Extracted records
************
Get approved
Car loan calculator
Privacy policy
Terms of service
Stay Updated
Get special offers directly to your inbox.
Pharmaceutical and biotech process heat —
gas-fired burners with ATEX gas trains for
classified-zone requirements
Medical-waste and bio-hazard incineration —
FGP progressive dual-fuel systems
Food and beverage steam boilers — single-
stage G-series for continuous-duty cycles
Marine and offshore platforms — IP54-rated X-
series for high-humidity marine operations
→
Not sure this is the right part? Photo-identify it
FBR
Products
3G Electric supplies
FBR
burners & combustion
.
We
************
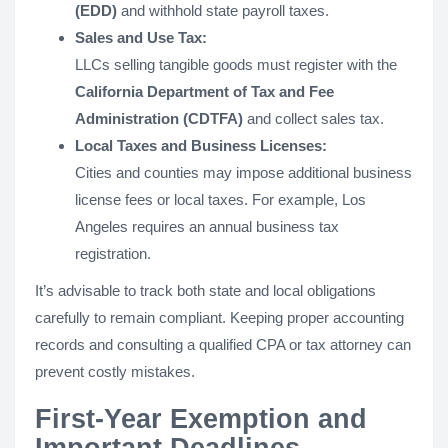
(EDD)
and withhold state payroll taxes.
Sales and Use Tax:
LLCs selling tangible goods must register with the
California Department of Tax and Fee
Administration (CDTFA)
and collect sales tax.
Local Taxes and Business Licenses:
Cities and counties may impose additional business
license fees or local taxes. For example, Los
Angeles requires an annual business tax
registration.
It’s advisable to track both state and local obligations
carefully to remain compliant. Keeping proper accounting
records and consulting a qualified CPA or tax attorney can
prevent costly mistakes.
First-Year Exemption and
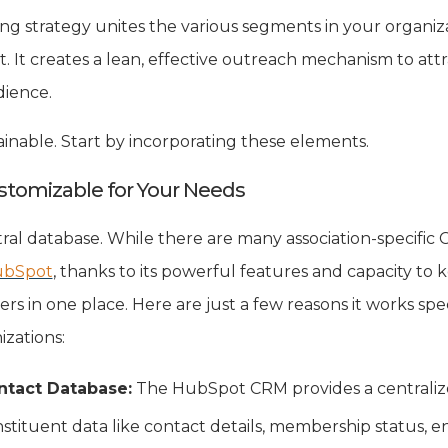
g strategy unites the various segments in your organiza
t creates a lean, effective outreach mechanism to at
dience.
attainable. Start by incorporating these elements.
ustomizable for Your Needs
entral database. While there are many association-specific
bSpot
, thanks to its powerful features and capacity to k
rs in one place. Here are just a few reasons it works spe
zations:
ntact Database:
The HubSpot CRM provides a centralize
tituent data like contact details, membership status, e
************
EXERCISE: Find and copy each line of the data where "series" is present.

FINISHED TASK:
stage G-series for continuous-duty cycles
series for high-humidity marine operations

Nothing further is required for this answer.